[Extracted records]
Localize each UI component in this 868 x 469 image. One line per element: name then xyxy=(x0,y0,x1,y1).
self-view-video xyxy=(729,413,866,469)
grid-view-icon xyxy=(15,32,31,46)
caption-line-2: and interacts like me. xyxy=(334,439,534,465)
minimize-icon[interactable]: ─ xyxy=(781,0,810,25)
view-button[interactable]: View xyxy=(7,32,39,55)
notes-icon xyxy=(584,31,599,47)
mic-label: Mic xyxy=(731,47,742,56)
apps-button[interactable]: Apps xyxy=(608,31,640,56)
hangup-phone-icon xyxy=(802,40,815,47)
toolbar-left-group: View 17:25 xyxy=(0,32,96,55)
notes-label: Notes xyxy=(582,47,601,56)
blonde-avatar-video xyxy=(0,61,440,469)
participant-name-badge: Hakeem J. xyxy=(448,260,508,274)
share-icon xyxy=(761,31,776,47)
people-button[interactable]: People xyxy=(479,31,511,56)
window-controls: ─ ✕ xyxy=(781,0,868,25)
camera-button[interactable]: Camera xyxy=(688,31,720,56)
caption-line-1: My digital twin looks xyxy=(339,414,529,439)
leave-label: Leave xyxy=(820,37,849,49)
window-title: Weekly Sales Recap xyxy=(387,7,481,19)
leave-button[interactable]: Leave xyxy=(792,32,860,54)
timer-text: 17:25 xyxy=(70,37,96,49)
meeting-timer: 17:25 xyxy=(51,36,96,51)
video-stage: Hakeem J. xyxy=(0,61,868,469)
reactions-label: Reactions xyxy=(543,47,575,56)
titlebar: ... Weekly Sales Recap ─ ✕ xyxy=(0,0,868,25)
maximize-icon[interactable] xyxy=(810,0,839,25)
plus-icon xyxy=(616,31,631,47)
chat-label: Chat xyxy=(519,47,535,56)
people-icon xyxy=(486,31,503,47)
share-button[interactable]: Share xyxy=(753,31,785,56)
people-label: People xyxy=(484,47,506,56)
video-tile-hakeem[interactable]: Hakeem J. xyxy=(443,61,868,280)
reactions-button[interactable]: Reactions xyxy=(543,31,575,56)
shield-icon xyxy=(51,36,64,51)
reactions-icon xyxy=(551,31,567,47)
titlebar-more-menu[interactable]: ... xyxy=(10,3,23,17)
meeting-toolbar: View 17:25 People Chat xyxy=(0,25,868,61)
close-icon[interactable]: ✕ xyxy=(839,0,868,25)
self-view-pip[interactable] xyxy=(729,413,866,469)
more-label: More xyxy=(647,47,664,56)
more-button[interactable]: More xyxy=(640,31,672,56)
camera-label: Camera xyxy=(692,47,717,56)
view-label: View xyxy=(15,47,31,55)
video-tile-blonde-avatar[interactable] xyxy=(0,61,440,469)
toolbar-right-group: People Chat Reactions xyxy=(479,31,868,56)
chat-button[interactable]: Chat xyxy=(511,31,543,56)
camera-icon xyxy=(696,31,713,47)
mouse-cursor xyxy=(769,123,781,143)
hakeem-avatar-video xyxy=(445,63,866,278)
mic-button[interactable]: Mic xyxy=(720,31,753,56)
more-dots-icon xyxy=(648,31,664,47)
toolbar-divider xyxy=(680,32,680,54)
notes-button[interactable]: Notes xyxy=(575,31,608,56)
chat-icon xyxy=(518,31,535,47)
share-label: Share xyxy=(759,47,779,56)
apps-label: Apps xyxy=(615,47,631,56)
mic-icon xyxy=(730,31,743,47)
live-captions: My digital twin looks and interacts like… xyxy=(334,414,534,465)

(EXERCISE REQUIREMENTS) Reply with the number of lines in the entries that hold the word "tile", and add no other words.

(EXERCISE OUTPUT) 2